Moskovitz invested in AI startup Anthropic in 2021, the same year he co-invested with Altman in nuclear fusion startup Helion.
Much like Altman, Moskovitz is deeply optimistic about AI and concerned about the damage it can do.
Moskovitz was one of many entrepreneurs who signed a statement in May that said, “Reducing the risk of extinction from AI should be a global priority, alongside other societal risks such as pandemics and nuclear war.” The letter came from the nonprofit Center for AI Safety.
But Moskovitz was not among the signatories to the open letter from the nonprofit Future of Life Institute in March, which called on AI labs to put the training of the most sophisticated AI models on hold for six months or more. At the top of the list of signatories Tesla CEO Elon Musk, an early proponent of OpenAI, warned that we should be very concerned about advanced AI, calling it “a greater risk to society than cars, airplanes or medicines”.

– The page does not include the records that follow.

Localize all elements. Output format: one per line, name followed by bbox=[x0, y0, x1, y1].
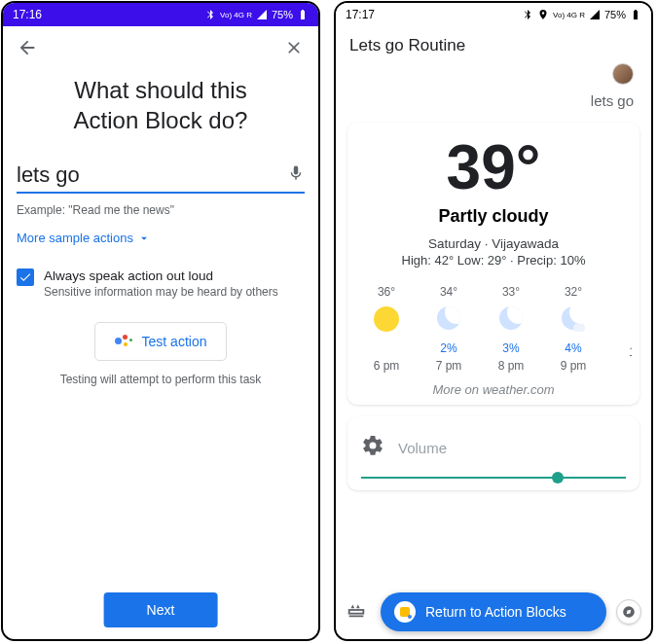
action-input-wrap bbox=[17, 157, 305, 194]
back-button[interactable] bbox=[15, 35, 40, 60]
explore-button[interactable] bbox=[616, 599, 641, 625]
hourly-time: 8 pm bbox=[480, 359, 542, 373]
status-time: 17:17 bbox=[346, 8, 375, 21]
close-button[interactable] bbox=[281, 35, 307, 60]
sun-icon bbox=[374, 306, 399, 332]
next-label: Next bbox=[147, 602, 175, 618]
hourly-time: 7 pm bbox=[418, 359, 480, 373]
hourly-time: 9 pm bbox=[542, 359, 604, 373]
status-right: Vo) 4G R 75% bbox=[204, 9, 309, 20]
title-line2: Action Block do? bbox=[74, 107, 248, 133]
chevron-down-icon bbox=[137, 232, 151, 245]
condition: Partly cloudy bbox=[355, 206, 632, 227]
status-right: Vo) 4G R 75% bbox=[522, 9, 641, 20]
avatar-row bbox=[336, 59, 651, 85]
arrow-left-icon bbox=[17, 37, 38, 58]
hourly-item: 36° 6 pm bbox=[355, 285, 418, 373]
volume-slider-thumb[interactable] bbox=[552, 472, 564, 483]
tray-icon[interactable] bbox=[346, 599, 371, 625]
status-time: 17:16 bbox=[13, 8, 42, 21]
bluetooth-icon bbox=[204, 9, 216, 20]
hourly-temp: 33° bbox=[480, 285, 542, 299]
hourly-temp: 36° bbox=[355, 285, 418, 299]
page-title: What should this Action Block do? bbox=[3, 69, 318, 157]
test-action-button[interactable]: Test action bbox=[94, 322, 228, 361]
next-button[interactable]: Next bbox=[104, 592, 218, 627]
location-icon bbox=[537, 9, 549, 20]
user-said: lets go bbox=[336, 85, 651, 117]
hourly-precip: 2% bbox=[418, 341, 480, 355]
user-avatar[interactable] bbox=[612, 63, 634, 85]
action-input[interactable] bbox=[17, 162, 287, 188]
action-blocks-icon bbox=[394, 601, 416, 623]
hourly-item: 33° 3% 8 pm bbox=[480, 285, 542, 373]
routine-title: Lets go Routine bbox=[336, 26, 651, 59]
volume-label: Volume bbox=[398, 440, 447, 456]
bottom-row: Return to Action Blocks bbox=[336, 592, 651, 631]
volume-card[interactable]: Volume bbox=[347, 416, 639, 490]
status-net: Vo) 4G R bbox=[220, 11, 252, 19]
moon-icon bbox=[499, 306, 523, 330]
more-sample-actions-link[interactable]: More sample actions bbox=[17, 231, 305, 245]
day-location: Saturday · Vijayawada bbox=[355, 236, 632, 251]
moon-icon bbox=[437, 306, 460, 330]
phone-right: 17:17 Vo) 4G R 75% Lets go Routine lets … bbox=[334, 1, 653, 641]
signal-icon bbox=[589, 9, 601, 20]
assistant-scroll[interactable]: 39° Partly cloudy Saturday · Vijayawada … bbox=[336, 117, 651, 502]
hourly-time: 10 bbox=[604, 345, 632, 359]
hourly-time: 6 pm bbox=[355, 359, 418, 373]
title-line1: What should this bbox=[74, 77, 246, 103]
high-low: High: 42° Low: 29° · Precip: 10% bbox=[355, 253, 632, 268]
checkbox-label: Always speak action out loud bbox=[44, 268, 278, 283]
status-battery-pct: 75% bbox=[604, 9, 626, 20]
example-text: Example: "Read me the news" bbox=[17, 203, 305, 217]
moon-cloud-icon bbox=[562, 306, 585, 330]
gear-icon bbox=[361, 434, 384, 461]
hourly-precip bbox=[604, 328, 632, 341]
hourly-item: 32° 4% 9 pm bbox=[542, 285, 604, 373]
hourly-precip bbox=[355, 341, 418, 355]
return-label: Return to Action Blocks bbox=[425, 604, 566, 620]
volume-slider[interactable] bbox=[361, 477, 626, 479]
check-icon bbox=[18, 270, 32, 284]
hourly-precip: 4% bbox=[542, 341, 604, 355]
assistant-icon bbox=[115, 333, 132, 350]
test-action-sub: Testing will attempt to perform this tas… bbox=[3, 373, 318, 386]
svg-rect-0 bbox=[349, 610, 364, 614]
mic-icon bbox=[287, 164, 305, 182]
topbar bbox=[3, 26, 318, 69]
hourly-temp: 32° bbox=[542, 285, 604, 299]
hourly-temp: 34° bbox=[418, 285, 480, 299]
battery-icon bbox=[630, 9, 641, 20]
checkbox-sublabel: Sensitive information may be heard by ot… bbox=[44, 285, 278, 299]
phone-left: 17:16 Vo) 4G R 75% What should this Acti… bbox=[1, 1, 320, 641]
status-net: Vo) 4G R bbox=[553, 11, 585, 19]
return-to-action-blocks-button[interactable]: Return to Action Blocks bbox=[381, 592, 606, 631]
test-action-label: Test action bbox=[142, 334, 207, 349]
speak-aloud-checkbox[interactable] bbox=[17, 268, 34, 286]
status-bar: 17:17 Vo) 4G R 75% bbox=[336, 3, 651, 26]
signal-icon bbox=[256, 9, 268, 20]
hourly-item: 34° 2% 7 pm bbox=[418, 285, 480, 373]
speak-aloud-row: Always speak action out loud Sensitive i… bbox=[17, 268, 305, 299]
compass-icon bbox=[622, 605, 636, 619]
sample-link-text: More sample actions bbox=[17, 231, 133, 245]
temperature: 39° bbox=[355, 136, 632, 198]
close-icon bbox=[284, 38, 304, 57]
weather-card[interactable]: 39° Partly cloudy Saturday · Vijayawada … bbox=[347, 123, 639, 405]
bluetooth-icon bbox=[522, 9, 533, 20]
more-weather-link[interactable]: More on weather.com bbox=[355, 382, 632, 397]
hourly-precip: 3% bbox=[480, 341, 542, 355]
status-bar: 17:16 Vo) 4G R 75% bbox=[3, 3, 318, 26]
mic-button[interactable] bbox=[287, 164, 305, 186]
battery-icon bbox=[297, 9, 309, 20]
status-battery-pct: 75% bbox=[272, 9, 293, 20]
hourly-item: 10 bbox=[604, 285, 632, 373]
hourly-forecast[interactable]: 36° 6 pm 34° 2% 7 pm 33° 3% 8 pm bbox=[355, 285, 632, 373]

Moskovitz said Musk’s fears weren’t entirely overblown and that they both wanted “to bring this technology to the world in a safe way.”
“Elon is looking at this from multiple angles,” he said. “I think we kind of share the view on potential existential risk issues, but maybe not so much the view on AI censorship, vigilance and stuff like that.”
In December, Musk tweeted that “the danger of training AI to be awake – in other words, lie – is deadly.”
Moskovitz helped create a 12-point list of potential policy changes for US lawmakers to consider.
“What I’m most interested in is making sure that cutting-edge later generations like GPT-5 and GPT-6 go through safety assessments before they’re released into the world,” he said. “I think that requires regulation to coordinate all actors.”
In a tweet last month, he even came up with a word to express his confused views.
“Excited for KI!” he wrote.
Correction: This story has been updated to remove an incorrect reference to Anthropic’s founders.